Court officials close ranks in defense of secret courts
Massachusetts’ “secret courts” will remain secret for the foreseeable future. So much for transparency in our justice system.
The show cause hearings — preliminary hearings held by clerk magistrates, who are not even necessarily lawyers — will remain largely behind closed doors in the wake of the latest report from a trial court working group. The report was released, not surprisingly, on the same day as the Mueller report. A cynic might conclude that the members of the committee — all current or former judges, clerk magistrates, or other court personnel — wanted to deliver their homage to the status quo on a day when it probably would be buried beneath an avalanche of breaking news.
The widespread use of these closed-door hearings was exposed in a recent Globe Spotlight report that found inconsistencies in how the policy of private hearings was implemented from one courthouse to another and a range of abuses, especially when it came to cases involving public officials.
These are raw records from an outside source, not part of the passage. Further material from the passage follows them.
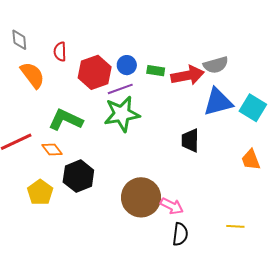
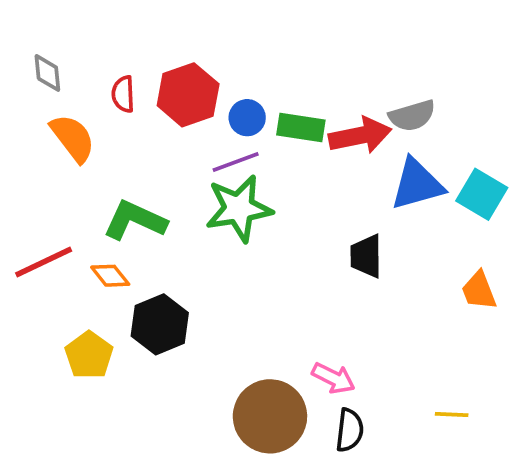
green rectangle: (156, 71) -> (301, 127), size x1.4
red hexagon: (95, 72) -> (188, 95), moved
brown circle: (141, 197) -> (270, 416), moved

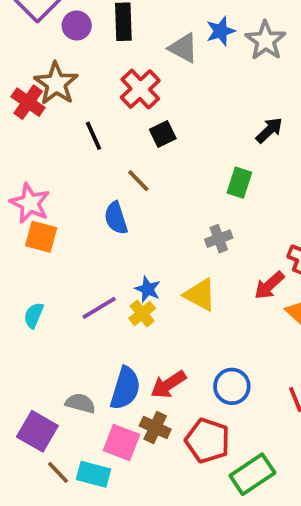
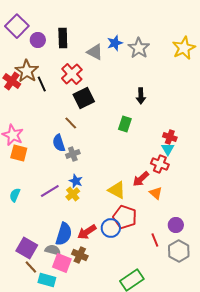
black arrow: (269, 130) -> (141, 96), turned 133
black square: (163, 134) -> (84, 98), size x1.5
black line: (93, 136) -> (42, 84), moved
gray cross: (219, 239) -> (73, 154), moved
yellow triangle: (200, 295) -> (117, 190), moved
blue circle: (232, 386) -> (111, 228), moved
gray semicircle: (80, 403) -> (53, 250), moved
purple square: (37, 431) -> (27, 248), moved
red pentagon: (208, 441) -> (125, 217), moved
brown line: (58, 472) -> (31, 267), moved

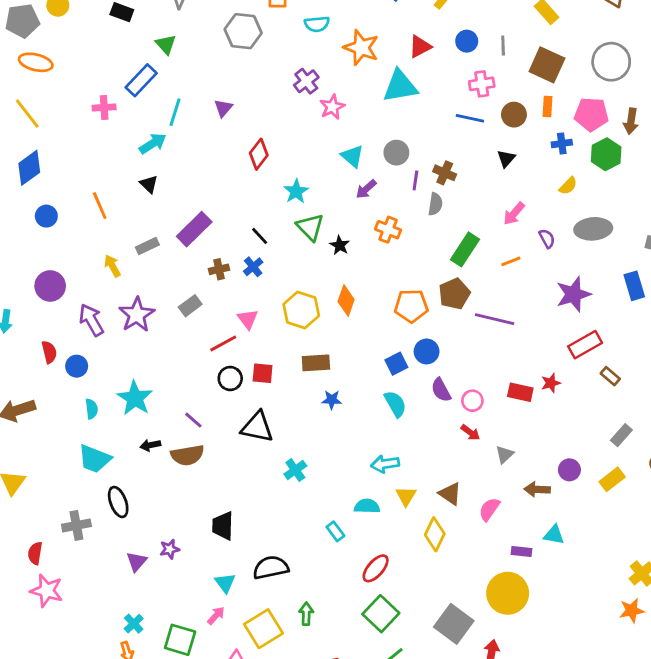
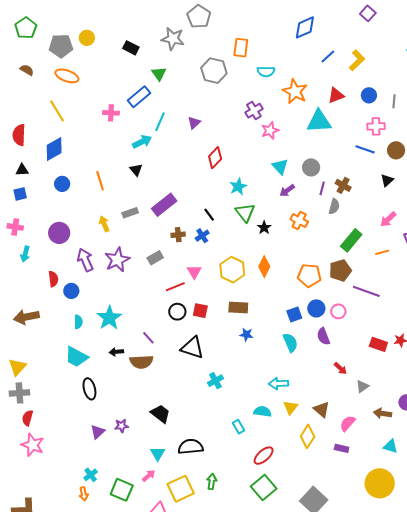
pink circle: (472, 401) -> (338, 311), moved
gray cross: (76, 525) -> (19, 393), moved
black trapezoid: (223, 526) -> (161, 414), turned 120
purple rectangle: (521, 551) -> (342, 448), moved
yellow circle: (508, 593) -> (380, 483), moved

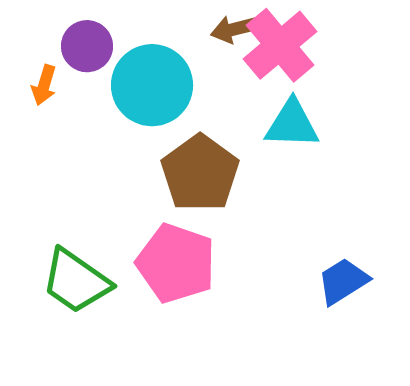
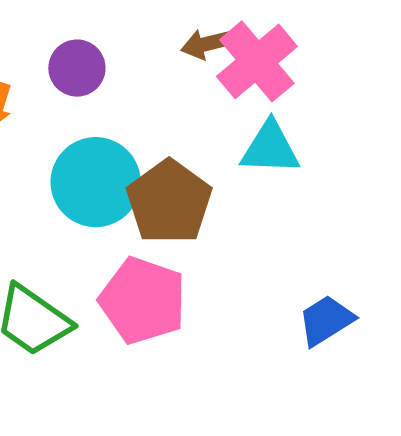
purple circle: (87, 46) -> (77, 68), moved
cyan circle: (152, 85) -> (96, 182), moved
But the working group, headed by retired District Court Judge Paul LoConto and Boston Municipal Court Judge Kenneth Fiandaca, recommended only that “the magistrate should consider opening the hearing to the public when the accused or complainant is a public official or public employee. However, the fact that the accused or complainant is a public official or public employee should not, by itself, be a basis to make a hearing or the records available to the public.”
And it added, “When determining whether the accusations are of legitimate public concern and the accused is a public official or employee, the magistrate should consider whether the accused’s conduct is relevant to the conduct of his or her office, misuse of authority, or are allegations of official wrongdoing.”
By that standard, a bothersome DUI or an assault on a spouse or girlfriend probably wouldn’t come close.
One of the few sensible recommendations: “The magistrate should consider whether there has been prior publication of the name of the accused or the conduct for which the accused has been charged.” This calls to mind the case of Kevin Spacey. The actor’s show cause hearing on sexual assault charges on Nantucket was duly recorded, and that recording made public.
As for recording those secret hearings on a routine basis — in the event there is a question about their content, propriety, or outcome — well, that apparently will hinge on the outcome of a suit brought by the Globe, to be heard by the Supreme Judicial Court next month. The report did note that show cause hearings held by a judge are “required to be electronically recorded,” but not hearings held by clerk magistrates.
The report also revealed that only about one-third of the 62 District Court divisions routinely record show cause hearings, and that doesn’t include Boston Municipal Court.
The working group found absolutely no need to change policy when it comes to clerk magistrates — who, remember, are not judges — holding hearings in felony cases.
The only good news — however slim — was that the group punted on a full review of standards for show cause hearings, suggesting “a new cross-departmental committee be formed.” A committee that isn’t already wedded to the status quo might be a good place to start.
Just because a system has operated for decades under the premise that such closed-door hearings are “for the protection and benefit of the accused” is no reason it must continue to do so. The system continues to cry out for more transparency, for greater regard for the public interest, and for the rights of victims.
Bills filed in the House and Senate this session would require such hearings generally be open, unless there’s a good reason to close them, and would mandate they be recorded. That’s certainly an option, given the unwillingness of the judicial branch to reform itself.
This latest report is further evidence of the judiciary’s reluctance to change. But change that would light this particularly dark corner of the judicial system remains essential.